Im Übrigen, wieso glauben Sie das Griechenland
mehr Hilfe verdient als Slowenien, Portugal,
Irland oder Spanien.
Man muß doch auch gerecht sein!
Und wir Deutschen sind mit unseren zukünftigen
Zahlungsverpflichtungen an Rentnern, alten
Staatsschulden, Pensionen etc eigentlich schon
selbst bis zum Anschlag belastet!!!!!
Weg mit den EURO, realistische Schuldenentwertung,
Fehleranalyse der jetzigen Innenpolitik und
in Zukunft besser machen!!!
Anders geht es nicht und mehr kann von Europa
und von Deutschland nicht erwarten!
Ihr seid selber Eures Glückes Schmied und wir
nicht Eure Geldesel und Sündenböcke!
Doch eines erkenne ich Ihnen hoch an:
Sie haben früh festgestellt das eine gestaffelte Abzahlungspriorität wichtig ist!
Nur muß diese Abzahlungspriorität auch irgendwo
mit Arbeitgebertum und Prozessen zur Aufrechterhaltung von Privatwirtschaft und
Staatsdienstleistungen zu tun haben.
Es gibt für den Staat wichtige Investoren
mit Arbeitsplatzverantwortung, sozialer,
ökologischer und gesundheitlicher, usw.
und es gibt kurzfristige Spekulanten,
Abwicklungsgesellschaften, Hedgefonds usw.
Letzteres muß eben starke Abschläge in Kauf nehmen,
und erstes muß Hauptpriorität haben.
Es ist doch keine Lösung immer neu umzuschulden
zu immer neuen Zinsversprechungen mit immer
neuer Komplexität, wo immer wieder etwas nicht
hinhauen könnte. Eine dumme Bemerkung von Barroso
und die Mrd. sind wieder im Arsch.

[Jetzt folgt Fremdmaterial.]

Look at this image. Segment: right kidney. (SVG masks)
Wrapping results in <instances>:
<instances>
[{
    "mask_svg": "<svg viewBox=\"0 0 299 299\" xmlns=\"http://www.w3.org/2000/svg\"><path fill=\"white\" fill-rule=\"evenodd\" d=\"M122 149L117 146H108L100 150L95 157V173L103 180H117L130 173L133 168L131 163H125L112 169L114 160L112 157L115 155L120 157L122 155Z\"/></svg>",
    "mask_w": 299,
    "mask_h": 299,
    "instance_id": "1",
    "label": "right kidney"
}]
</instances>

Ich habe
es satt!
Unsere Bonität geht den Bach runter, ihr kommt nicht
auf einen grünen Zweig und damit die Leute nicht
ausflippen werden EU-Regime ausgefahren.
Das kann es doch nicht sein!!!
Bitte, bitte keine Visionen mehr!!!
14.06.2012 13:47 Uhr
von wejo01:
schönes traumland oder der untergang europas?
wie frage ich mich will die ezb die verpflichtung die die schuldnerstaaten gegenüber der ezb durchsetzen. gerade grichenland beweist doch gerade das verträge nicht das papier wert sind auf dem sie geschrieben wurden. wenn in grichenland die linken an die macht kommen und so sieht es momentan wohl aus haben sie ja bereits angekündigt die bisher abgeschlossenen vertäge nicht einzuhalten also zum schaden von eu und weltbank zu brechen.

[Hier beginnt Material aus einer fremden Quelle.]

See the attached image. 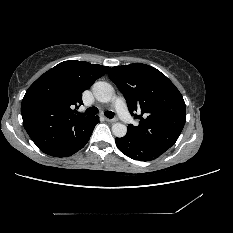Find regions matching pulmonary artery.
I'll return each instance as SVG.
<instances>
[{
  "instance_id": "1",
  "label": "pulmonary artery",
  "mask_w": 233,
  "mask_h": 233,
  "mask_svg": "<svg viewBox=\"0 0 233 233\" xmlns=\"http://www.w3.org/2000/svg\"><path fill=\"white\" fill-rule=\"evenodd\" d=\"M115 107L117 112L125 124H131L133 122V116L127 110L124 100L121 97H117L115 100Z\"/></svg>"
}]
</instances>
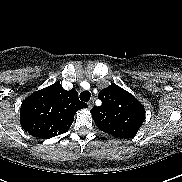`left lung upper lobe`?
Returning <instances> with one entry per match:
<instances>
[{"label":"left lung upper lobe","instance_id":"5c2ea615","mask_svg":"<svg viewBox=\"0 0 182 182\" xmlns=\"http://www.w3.org/2000/svg\"><path fill=\"white\" fill-rule=\"evenodd\" d=\"M98 98L102 105L91 109L97 127L114 137H134L145 120L144 106L116 84L101 90Z\"/></svg>","mask_w":182,"mask_h":182}]
</instances>
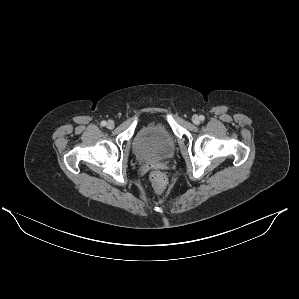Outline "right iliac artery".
Returning a JSON list of instances; mask_svg holds the SVG:
<instances>
[{"label": "right iliac artery", "instance_id": "82829eb1", "mask_svg": "<svg viewBox=\"0 0 299 299\" xmlns=\"http://www.w3.org/2000/svg\"><path fill=\"white\" fill-rule=\"evenodd\" d=\"M105 125H106V121H102L101 126H105Z\"/></svg>", "mask_w": 299, "mask_h": 299}]
</instances>
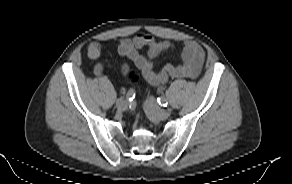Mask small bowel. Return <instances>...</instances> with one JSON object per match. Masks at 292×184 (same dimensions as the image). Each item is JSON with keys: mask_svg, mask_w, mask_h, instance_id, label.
I'll return each mask as SVG.
<instances>
[{"mask_svg": "<svg viewBox=\"0 0 292 184\" xmlns=\"http://www.w3.org/2000/svg\"><path fill=\"white\" fill-rule=\"evenodd\" d=\"M142 48H147L146 55L140 53L139 50ZM171 48L170 42L156 41L147 34L122 38L117 45L118 54L132 62L143 77L154 86L165 84L169 78H197L204 62L205 53L202 47L193 41L185 42L181 64H167L159 71L154 69L153 59ZM103 70L104 66L101 63L94 68L95 74L99 76L102 75Z\"/></svg>", "mask_w": 292, "mask_h": 184, "instance_id": "1", "label": "small bowel"}]
</instances>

allein das belegt das eine gemeinsame haftung für die schulden von einzelstaaten ganz europa in ein unübersehbares finanzcaos und damit zum bankrott führen wird.
ich halte fest die bürger demokratischer staaten bestimmen durch die wahl selbst über wohl und weh und müssen die folgen tragen.dies kann nicht nach jahrzehntelanger koruption, misswirtschaft, nicht vorhandende steuerpolitik,und leben auf pump auf andere staaten der eu abgeschoben werden.